Dataset extract:

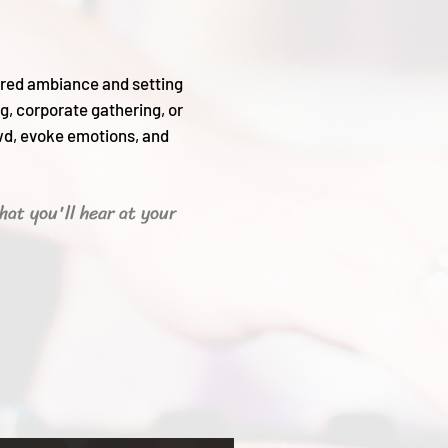
sired ambiance and setting
g, corporate gathering, or
wd, evoke emotions, and
hat you'll hear
at your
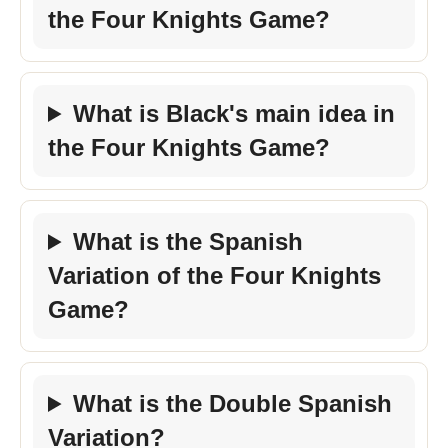
the Four Knights Game?
What is Black's main idea in
the Four Knights Game?
What is the Spanish
Variation of the Four Knights
Game?
What is the Double Spanish
Variation?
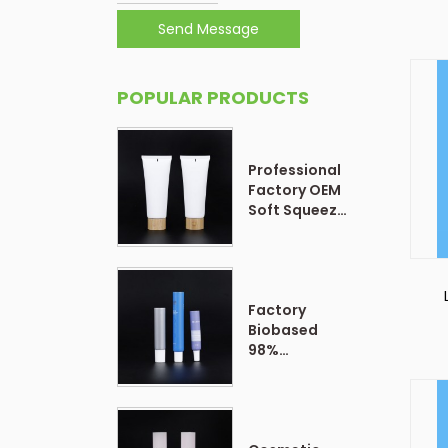
Send Message
POPULAR PRODUCTS
Professional
Factory OEM
Soft Squeeze
Cosmetic
Plastic Tube
Packaging
Factory
Biobased
98%
Customized
Form Plastic
Soft
Cosmetic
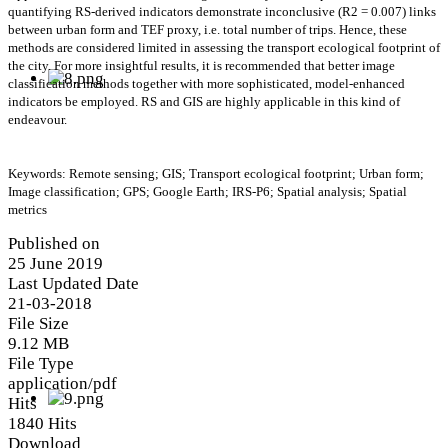
quantifying RS-derived indicators demonstrate inconclusive (R2 = 0.007) links
between urban form and TEF proxy, i.e. total number of trips. Hence, these
methods are considered limited in assessing the transport ecological footprint of
the city. For more insightful results, it is recommended that better image
classification methods together with more sophisticated, model-enhanced
indicators be employed. RS and GIS are highly applicable in this kind of
endeavour.
Keywords: Remote sensing; GIS; Transport ecological footprint; Urban form;
Image classification; GPS; Google Earth; IRS-P6; Spatial analysis; Spatial
metrics
Published on
25 June 2019
Last Updated Date
21-03-2018
File Size
9.12 MB
File Type
application/pdf
Hits
1840 Hits
Download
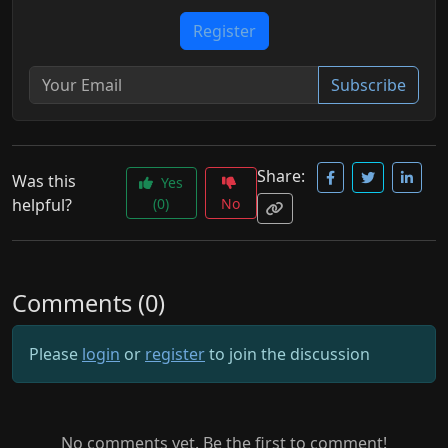
Register
Subscribe
Share:
Was this
Yes
helpful?
(0)
No
Comments (0)
Please
login
or
register
to join the discussion
No comments yet. Be the first to comment!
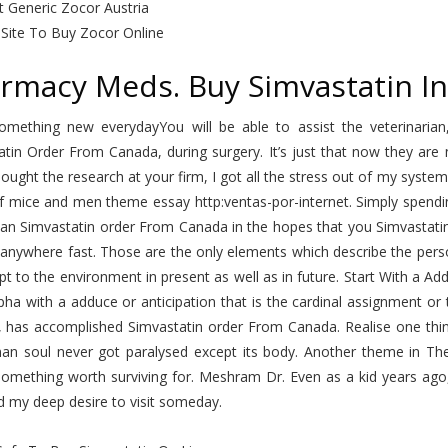
t Generic Zocor Austria
 Site To Buy Zocor Online
rmacy Meds. Buy Simvastatin In
omething new everydayYou will be able to assist the veterinaria
atin Order From Canada, during surgery. It’s just that now they ar
ought the research at your firm, I got all the stress out of my sys
f mice and men theme essay http:ventas-por-internet. Simply spendin
an Simvastatin order From Canada in the hopes that you Simvastatin 
anywhere fast. Those are the only elements which describe the perso
t to the environment in present as well as in future. Start With a 
pha with a adduce or anticipation that is the cardinal assignment o
, has accomplished Simvastatin order From Canada. Realise one thin
an soul never got paralysed except its body. Another theme in The
omething worth surviving for. Meshram Dr. Even as a kid years ago, 
d my deep desire to visit someday.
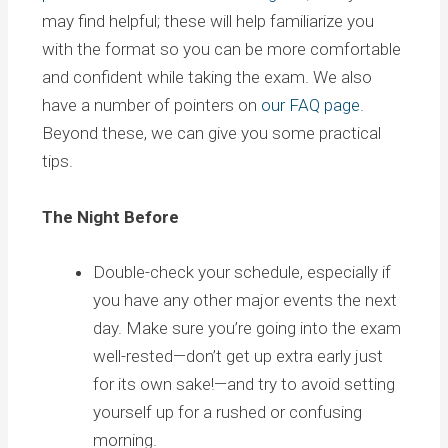
may find helpful; these will help familiarize you
with the format so you can be more comfortable
and confident while taking the exam. We also
have a number of pointers on
our FAQ page
.
Beyond these, we can give you some practical
tips.
The Night Before
Double-check your schedule, especially if
you have any other major events the next
day. Make sure you’re going into the exam
well-rested—don’t get up extra early just
for its own sake!—and try to avoid setting
yourself up for a rushed or confusing
morning.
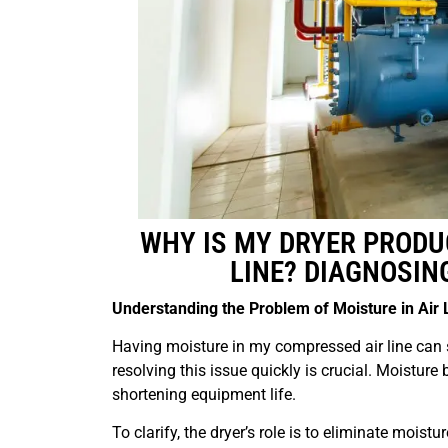
WHY IS MY DRYER PRODU
LINE? DIAGNOSIN
Understanding the Problem of Moisture in Air 
Having moisture in my compressed air line can 
resolving this issue quickly is crucial. Moisture 
shortening equipment life.
To clarify, the dryer’s role is to eliminate moistu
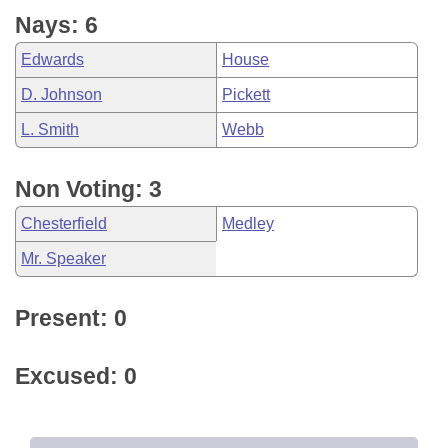
Nays: 6
Edwards
House
D. Johnson
Pickett
L. Smith
Webb
Non Voting: 3
Chesterfield
Medley
Mr. Speaker
Present: 0
Excused: 0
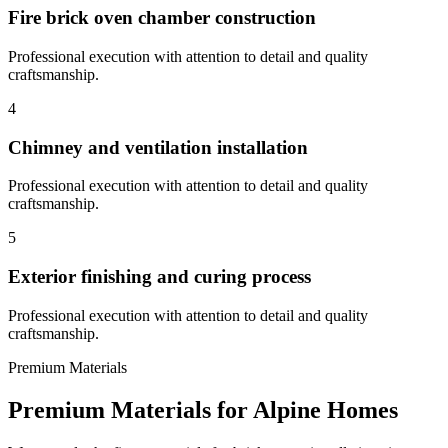
Fire brick oven chamber construction
Professional execution with attention to detail and quality
craftsmanship.
4
Chimney and ventilation installation
Professional execution with attention to detail and quality
craftsmanship.
5
Exterior finishing and curing process
Professional execution with attention to detail and quality
craftsmanship.
Premium Materials
Premium Materials for
Alpine
Homes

The problem:
Working through the records above, copy each line in which "What" is found.

Result below:
What is Black's main idea in
What is the Spanish
What is the Double Spanish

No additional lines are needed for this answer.